- About this task
Your response should consist of the entries below, reproduced exactly and without their images.

- Record extracts
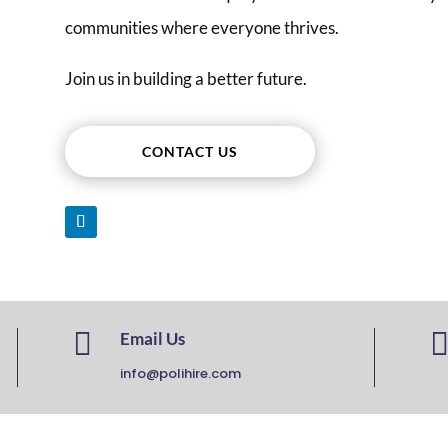
communities where everyone thrives.
Join us in building a better future.
CONTACT US

Email Us
info@polihire.com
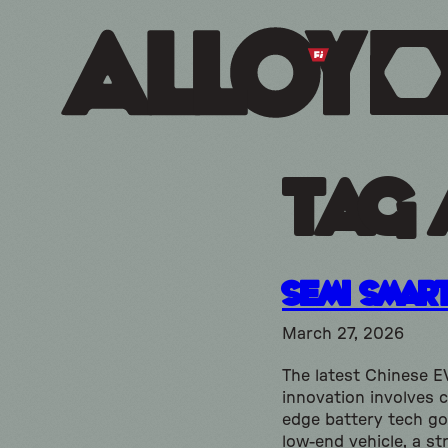
Tag 
Semi Smar
March 27, 2026
The latest Chinese E
innovation involves c
edge battery tech go
low-end vehicle, a st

- Response area
communities where everyone thrives.
Join us in building a better future.
CONTACT US

Email Us
info@polihire.com
Tag 
Semi Smar
March 27, 2026
The latest Chinese E
innovation involves c
edge battery tech go
low-end vehicle, a st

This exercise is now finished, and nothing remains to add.